*** Opening Supplied material ***
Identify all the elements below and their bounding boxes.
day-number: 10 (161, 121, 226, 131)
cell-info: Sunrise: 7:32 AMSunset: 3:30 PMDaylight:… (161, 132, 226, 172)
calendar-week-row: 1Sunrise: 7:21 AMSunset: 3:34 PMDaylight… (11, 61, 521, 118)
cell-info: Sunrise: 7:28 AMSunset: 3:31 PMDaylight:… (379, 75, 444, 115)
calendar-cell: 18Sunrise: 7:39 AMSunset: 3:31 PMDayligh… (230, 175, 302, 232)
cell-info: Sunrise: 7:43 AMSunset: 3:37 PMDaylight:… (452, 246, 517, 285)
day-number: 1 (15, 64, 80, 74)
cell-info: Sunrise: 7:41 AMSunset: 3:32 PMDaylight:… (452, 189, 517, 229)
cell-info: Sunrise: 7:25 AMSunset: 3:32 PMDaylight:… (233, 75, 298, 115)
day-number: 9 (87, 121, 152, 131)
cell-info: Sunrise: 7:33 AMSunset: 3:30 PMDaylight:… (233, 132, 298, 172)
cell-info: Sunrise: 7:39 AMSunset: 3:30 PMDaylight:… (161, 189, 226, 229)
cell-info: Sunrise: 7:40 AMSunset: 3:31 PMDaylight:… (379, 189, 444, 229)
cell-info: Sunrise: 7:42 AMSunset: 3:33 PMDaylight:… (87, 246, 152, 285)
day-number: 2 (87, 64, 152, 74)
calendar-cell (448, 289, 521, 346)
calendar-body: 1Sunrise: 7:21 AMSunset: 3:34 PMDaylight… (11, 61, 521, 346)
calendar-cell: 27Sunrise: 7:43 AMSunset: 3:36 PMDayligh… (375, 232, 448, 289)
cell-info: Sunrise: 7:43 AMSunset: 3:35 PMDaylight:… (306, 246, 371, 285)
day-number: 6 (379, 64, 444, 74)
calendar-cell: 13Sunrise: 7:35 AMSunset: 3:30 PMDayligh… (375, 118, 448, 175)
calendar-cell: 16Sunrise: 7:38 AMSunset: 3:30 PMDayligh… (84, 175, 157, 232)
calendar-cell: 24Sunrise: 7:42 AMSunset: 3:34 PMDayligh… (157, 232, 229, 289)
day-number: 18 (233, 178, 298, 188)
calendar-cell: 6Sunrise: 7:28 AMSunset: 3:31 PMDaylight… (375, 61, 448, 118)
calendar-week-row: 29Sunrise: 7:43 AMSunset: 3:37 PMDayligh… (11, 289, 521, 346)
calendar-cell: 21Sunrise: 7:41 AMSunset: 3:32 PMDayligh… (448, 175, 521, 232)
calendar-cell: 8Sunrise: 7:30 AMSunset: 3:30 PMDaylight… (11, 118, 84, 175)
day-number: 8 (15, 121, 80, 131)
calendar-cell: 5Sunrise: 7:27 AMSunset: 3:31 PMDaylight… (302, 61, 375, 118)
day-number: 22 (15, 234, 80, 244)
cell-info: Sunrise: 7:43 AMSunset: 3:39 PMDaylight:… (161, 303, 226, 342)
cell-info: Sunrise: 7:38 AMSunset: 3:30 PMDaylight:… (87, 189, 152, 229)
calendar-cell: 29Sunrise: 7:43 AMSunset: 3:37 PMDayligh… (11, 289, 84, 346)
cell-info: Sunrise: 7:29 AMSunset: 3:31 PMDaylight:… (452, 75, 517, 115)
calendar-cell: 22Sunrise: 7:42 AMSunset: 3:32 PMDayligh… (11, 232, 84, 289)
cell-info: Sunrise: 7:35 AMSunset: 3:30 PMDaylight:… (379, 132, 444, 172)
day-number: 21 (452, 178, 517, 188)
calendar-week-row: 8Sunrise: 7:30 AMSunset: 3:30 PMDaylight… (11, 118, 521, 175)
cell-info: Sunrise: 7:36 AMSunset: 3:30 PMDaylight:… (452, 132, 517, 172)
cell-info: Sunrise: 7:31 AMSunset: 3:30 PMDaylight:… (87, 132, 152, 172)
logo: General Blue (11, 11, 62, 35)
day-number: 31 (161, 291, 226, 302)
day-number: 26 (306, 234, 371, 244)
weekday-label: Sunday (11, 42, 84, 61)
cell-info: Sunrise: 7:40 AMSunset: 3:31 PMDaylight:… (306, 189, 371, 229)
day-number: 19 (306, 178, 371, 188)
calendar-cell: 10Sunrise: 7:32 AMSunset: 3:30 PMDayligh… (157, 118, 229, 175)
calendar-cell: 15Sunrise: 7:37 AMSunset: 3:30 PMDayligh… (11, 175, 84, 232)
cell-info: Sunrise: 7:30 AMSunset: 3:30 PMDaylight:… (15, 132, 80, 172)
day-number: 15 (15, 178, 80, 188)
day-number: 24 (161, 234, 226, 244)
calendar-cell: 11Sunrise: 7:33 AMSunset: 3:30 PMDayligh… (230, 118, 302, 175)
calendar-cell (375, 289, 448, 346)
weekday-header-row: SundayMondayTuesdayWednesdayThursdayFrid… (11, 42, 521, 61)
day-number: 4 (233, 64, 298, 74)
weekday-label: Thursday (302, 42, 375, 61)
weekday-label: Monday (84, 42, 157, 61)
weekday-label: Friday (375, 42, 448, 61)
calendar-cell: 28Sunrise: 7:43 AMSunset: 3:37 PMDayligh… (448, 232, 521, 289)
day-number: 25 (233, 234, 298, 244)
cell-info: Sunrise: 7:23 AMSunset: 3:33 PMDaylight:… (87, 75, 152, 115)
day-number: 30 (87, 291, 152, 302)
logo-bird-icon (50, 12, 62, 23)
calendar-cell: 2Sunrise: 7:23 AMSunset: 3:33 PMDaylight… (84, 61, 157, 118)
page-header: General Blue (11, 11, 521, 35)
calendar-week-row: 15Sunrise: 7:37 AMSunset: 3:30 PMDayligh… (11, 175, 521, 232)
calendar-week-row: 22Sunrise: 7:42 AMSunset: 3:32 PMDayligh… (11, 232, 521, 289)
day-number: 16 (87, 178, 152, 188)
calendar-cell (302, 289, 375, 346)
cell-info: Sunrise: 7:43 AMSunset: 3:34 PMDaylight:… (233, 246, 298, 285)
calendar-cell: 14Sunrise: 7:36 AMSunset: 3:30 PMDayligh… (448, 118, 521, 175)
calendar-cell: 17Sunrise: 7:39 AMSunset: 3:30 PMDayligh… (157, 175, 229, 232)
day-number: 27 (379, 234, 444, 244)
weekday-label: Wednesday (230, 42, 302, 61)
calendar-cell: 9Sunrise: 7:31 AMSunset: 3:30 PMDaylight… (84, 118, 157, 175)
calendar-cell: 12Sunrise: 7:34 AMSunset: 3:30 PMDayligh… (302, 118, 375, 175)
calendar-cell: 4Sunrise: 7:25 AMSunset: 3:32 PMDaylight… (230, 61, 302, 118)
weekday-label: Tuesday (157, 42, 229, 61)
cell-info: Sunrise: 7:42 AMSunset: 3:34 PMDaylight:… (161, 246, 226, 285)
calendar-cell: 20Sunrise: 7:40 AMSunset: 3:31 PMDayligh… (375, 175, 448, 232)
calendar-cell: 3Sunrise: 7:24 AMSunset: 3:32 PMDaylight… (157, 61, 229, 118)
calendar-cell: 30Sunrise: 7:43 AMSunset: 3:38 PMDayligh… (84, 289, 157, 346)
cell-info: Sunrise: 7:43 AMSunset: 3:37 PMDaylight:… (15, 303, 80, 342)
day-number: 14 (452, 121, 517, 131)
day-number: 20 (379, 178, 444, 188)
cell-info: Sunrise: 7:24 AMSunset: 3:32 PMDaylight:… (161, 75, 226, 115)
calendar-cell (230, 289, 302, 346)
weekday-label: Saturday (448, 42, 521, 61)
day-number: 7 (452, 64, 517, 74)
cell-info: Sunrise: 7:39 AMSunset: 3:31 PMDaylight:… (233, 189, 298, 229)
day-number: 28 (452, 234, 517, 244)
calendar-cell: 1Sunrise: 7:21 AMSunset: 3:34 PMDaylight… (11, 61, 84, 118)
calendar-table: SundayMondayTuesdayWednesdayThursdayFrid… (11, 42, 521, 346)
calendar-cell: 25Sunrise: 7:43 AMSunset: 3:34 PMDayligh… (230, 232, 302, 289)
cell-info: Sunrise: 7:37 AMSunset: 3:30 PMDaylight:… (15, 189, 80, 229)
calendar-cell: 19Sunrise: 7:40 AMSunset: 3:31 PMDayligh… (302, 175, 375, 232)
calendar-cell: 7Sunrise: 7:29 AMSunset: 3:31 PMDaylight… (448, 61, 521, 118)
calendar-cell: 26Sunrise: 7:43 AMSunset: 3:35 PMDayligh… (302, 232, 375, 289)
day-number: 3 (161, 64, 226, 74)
*** Closing Supplied material ***
Locate the word "header" in the records and collect each line it appears in.

weekday-header-row: SundayMondayTuesdayWednesdayThursdayFrid… (11, 42, 521, 61)
page-header: General Blue (11, 11, 521, 35)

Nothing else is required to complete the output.